Work instructions — An exact copy of the records is needed; please leave the images out.

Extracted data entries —
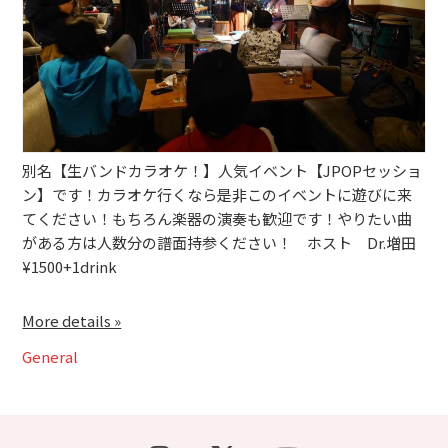
ブッキングライブ出演者募集！！
楽器機材等
初心者POPS
別名【生バンドカラオケ！】人気イベント【JPOPセッショ
ン】です！カラオケ行くなら是非このイベントに遊びに来
てください！もちろん楽器の演奏も歓迎です！やりたい曲
がある方は人数分の譜面持参ください！ ホスト Dr.増田
¥1500+1drink
More details »
General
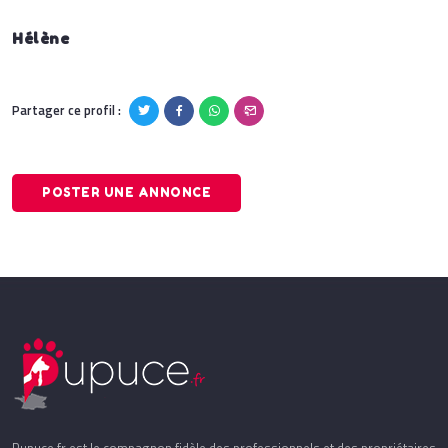
Hélène
Partager ce profil :
POSTER UNE ANNONCE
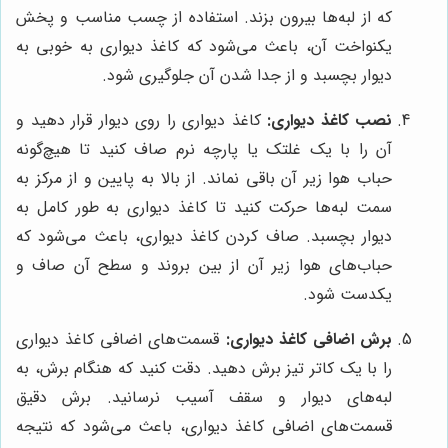
که از لبه‌ها بیرون بزند. استفاده از چسب مناسب و پخش
یکنواخت آن، باعث می‌شود که کاغذ دیواری به خوبی به
دیوار بچسبد و از جدا شدن آن جلوگیری شود.
نصب کاغذ دیواری:
کاغذ دیواری را روی دیوار قرار دهید و
آن را با یک غلتک یا پارچه نرم صاف کنید تا هیچ‌گونه
حباب هوا زیر آن باقی نماند. از بالا به پایین و از مرکز به
سمت لبه‌ها حرکت کنید تا کاغذ دیواری به طور کامل به
دیوار بچسبد. صاف کردن کاغذ دیواری، باعث می‌شود که
حباب‌های هوا زیر آن از بین بروند و سطح آن صاف و
یکدست شود.
برش اضافی کاغذ دیواری:
قسمت‌های اضافی کاغذ دیواری
را با یک کاتر تیز برش دهید. دقت کنید که هنگام برش، به
لبه‌های دیوار و سقف آسیب نرسانید. برش دقیق
قسمت‌های اضافی کاغذ دیواری، باعث می‌شود که نتیجه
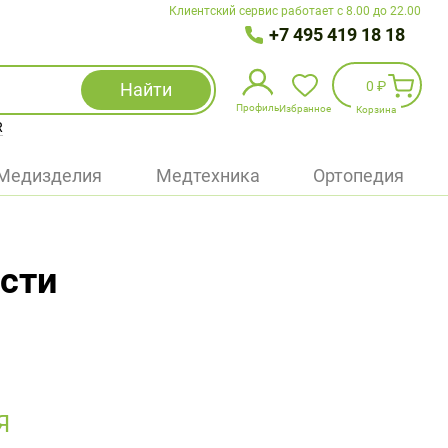
Клиентский сервис работает с 8.00 до 22.00
+7 495 419 18 18
0 ₽
Найти
Профиль
Избранное
Корзина
R
Избранное
(
0
)
Медизделия
Медтехника
Ортопедия
Войти
БАД
асти
Медицинская техника (приборы)
Наборы
Упаковка
Я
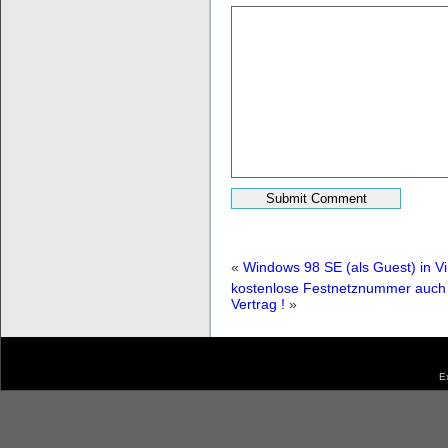
«
Windows 98 SE (als Guest) in Vir
kostenlose Festnetznummer auch 
Vertrag !
»
E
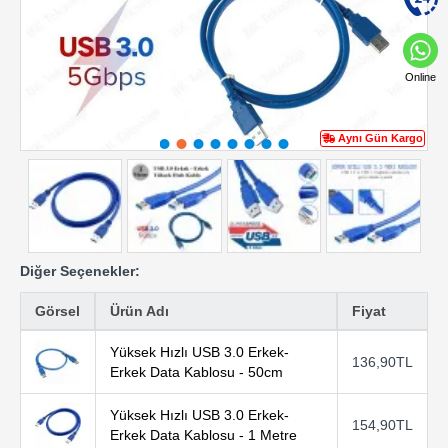
Online
Aynı Gün Kargo
Diğer Seçenekler:
Görsel
Ürün Adı
Fiyat
Yüksek Hızlı USB 3.0 Erkek-
136,90TL
Erkek Data Kablosu - 50cm
Yüksek Hızlı USB 3.0 Erkek-
154,90TL
Erkek Data Kablosu - 1 Metre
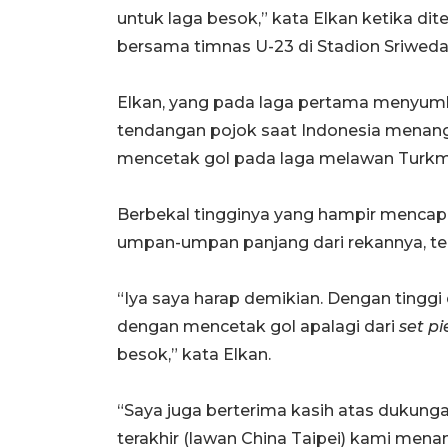
untuk laga besok,” kata Elkan ketika di
bersama timnas U-23 di Stadion Sriwedari
Elkan, yang pada laga pertama menyumb
tendangan pojok saat Indonesia menang 9
mencetak gol pada laga melawan Turkme
Berbekal tingginya yang hampir mencapa
umpan-umpan panjang dari rekannya, te
“Iya saya harap demikian. Dengan tinggi d
dengan mencetak gol apalagi dari
set pi
besok,” kata Elkan.
“Saya juga berterima kasih atas dukungan
terakhir (lawan China Taipei) kami mena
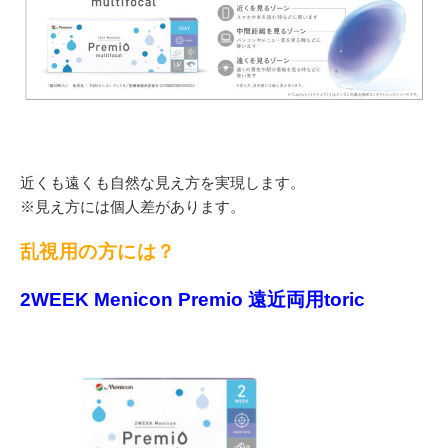
近くも遠くも自然な見え方を実現します。
※見え方には個人差があります。
乱視用の方には？
2WEEK Menicon Premio 遠近両用toric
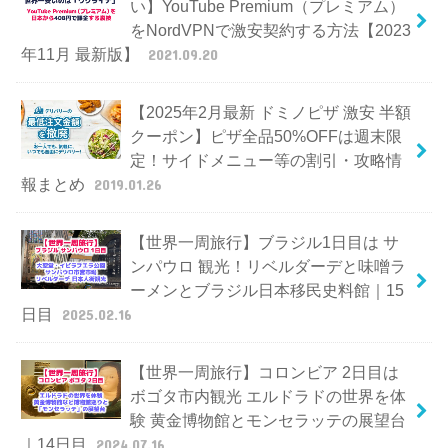
い】YouTube Premium（プレミアム）
をNordVPNで激安契約する方法【2023
年11月 最新版】
2021.09.20
【2025年2月最新 ドミノピザ 激安 半額
クーポン】ピザ全品50%OFFは週末限
定！サイドメニュー等の割引・攻略情
報まとめ
2019.01.26
【世界一周旅行】ブラジル1日目は サ
ンパウロ 観光！リベルダーデと味噌ラ
ーメンとブラジル日本移民史料館｜15
日目
2025.02.16
【世界一周旅行】コロンビア 2日目は
ボゴタ市内観光 エルドラドの世界を体
験 黄金博物館とモンセラッテの展望台
｜14日目
2024.07.16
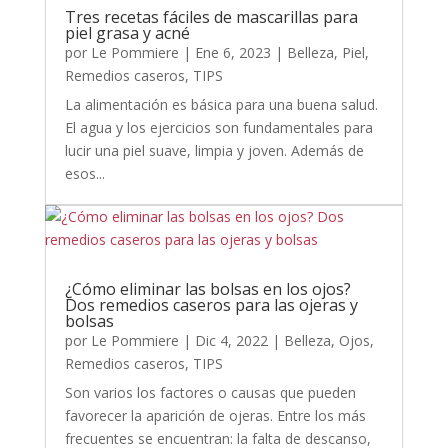
Tres recetas fáciles de mascarillas para
piel grasa y acné
por
Le Pommiere
|
Ene 6, 2023
|
Belleza
,
Piel
,
Remedios caseros
,
TIPS
La alimentación es básica para una buena salud.
El agua y los ejercicios son fundamentales para
lucir una piel suave, limpia y joven. Además de
esos...
¿Cómo eliminar las bolsas en los ojos?
Dos remedios caseros para las ojeras y
bolsas
por
Le Pommiere
|
Dic 4, 2022
|
Belleza
,
Ojos
,
Remedios caseros
,
TIPS
Son varios los factores o causas que pueden
favorecer la aparición de ojeras. Entre los más
frecuentes se encuentran: la falta de descanso,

Task response —
ブッキングライブ出演者募集！！
楽器機材等
初心者POPS
別名【生バンドカラオケ！】人気イベント【JPOPセッショ
ン】です！カラオケ行くなら是非このイベントに遊びに来
てください！もちろん楽器の演奏も歓迎です！やりたい曲
がある方は人数分の譜面持参ください！ ホスト Dr.増田
¥1500+1drink
More details »
General
Hélène
Partager ce profil :
POSTER UNE ANNONCE
که از لبه‌ها بیرون بزند. استفاده از چسب مناسب و پخش
یکنواخت آن، باعث می‌شود که کاغذ دیواری به خوبی به
دیوار بچسبد و از جدا شدن آن جلوگیری شود.
نصب کاغذ دیواری:
کاغذ دیواری را روی دیوار قرار دهید و
آن را با یک غلتک یا پارچه نرم صاف کنید تا هیچ‌گونه
حباب هوا زیر آن باقی نماند. از بالا به پایین و از مرکز به
سمت لبه‌ها حرکت کنید تا کاغذ دیواری به طور کامل به
دیوار بچسبد. صاف کردن کاغذ دیواری، باعث می‌شود که
حباب‌های هوا زیر آن از بین بروند و سطح آن صاف و
یکدست شود.
برش اضافی کاغذ دیواری:
قسمت‌های اضافی کاغذ دیواری
را با یک کاتر تیز برش دهید. دقت کنید که هنگام برش، به
لبه‌های دیوار و سقف آسیب نرسانید. برش دقیق
قسمت‌های اضافی کاغذ دیواری، باعث می‌شود که نتیجه
Клиентский сервис работает с 8.00 до 22.00
+7 495 419 18 18
0 ₽
Найти
Профиль
Избранное
Корзина
R
Избранное
(
0
)
Медизделия
Медтехника
Ортопедия
Войти
БАД
асти
Медицинская техника (приборы)
Наборы
Упаковка
Я
«
Windows 98 SE (als Guest) in Vir
kostenlose Festnetznummer auch 
Vertrag !
»
E
Online
Aynı Gün Kargo
Diğer Seçenekler:
Görsel
Ürün Adı
Fiyat
Yüksek Hızlı USB 3.0 Erkek-
136,90TL
Erkek Data Kablosu - 50cm
Yüksek Hızlı USB 3.0 Erkek-
154,90TL
Erkek Data Kablosu - 1 Metre
untuk laga besok,” kata Elkan ketika di
bersama timnas U-23 di Stadion Sriwedari
Elkan, yang pada laga pertama menyumb
tendangan pojok saat Indonesia menang 9
mencetak gol pada laga melawan Turkme
Berbekal tingginya yang hampir mencapa
umpan-umpan panjang dari rekannya, te
“Iya saya harap demikian. Dengan tinggi d
dengan mencetak gol apalagi dari
set pi
besok,” kata Elkan.
“Saya juga berterima kasih atas dukungan
terakhir (lawan China Taipei) kami mena
近くも遠くも自然な見え方を実現します。
※見え方には個人差があります。
乱視用の方には？
2WEEK Menicon Premio 遠近両用toric
い】YouTube Premium（プレミアム）
をNordVPNで激安契約する方法【2023
年11月 最新版】
2021.09.20
【2025年2月最新 ドミノピザ 激安 半額
クーポン】ピザ全品50%OFFは週末限
定！サイドメニュー等の割引・攻略情
報まとめ
2019.01.26
【世界一周旅行】ブラジル1日目は サ
ンパウロ 観光！リベルダーデと味噌ラ
ーメンとブラジル日本移民史料館｜15
日目
2025.02.16
【世界一周旅行】コロンビア 2日目は
ボゴタ市内観光 エルドラドの世界を体
験 黄金博物館とモンセラッテの展望台
｜14日目
2024.07.16
Tres recetas fáciles de mascarillas para
piel grasa y acné
por
Le Pommiere
|
Ene 6, 2023
|
Belleza
,
Piel
,
Remedios caseros
,
TIPS
La alimentación es básica para una buena salud.
El agua y los ejercicios son fundamentales para
lucir una piel suave, limpia y joven. Además de
esos...
¿Cómo eliminar las bolsas en los ojos?
Dos remedios caseros para las ojeras y
bolsas
por
Le Pommiere
|
Dic 4, 2022
|
Belleza
,
Ojos
,
Remedios caseros
,
TIPS
Son varios los factores o causas que pueden
favorecer la aparición de ojeras. Entre los más
frecuentes se encuentran: la falta de descanso,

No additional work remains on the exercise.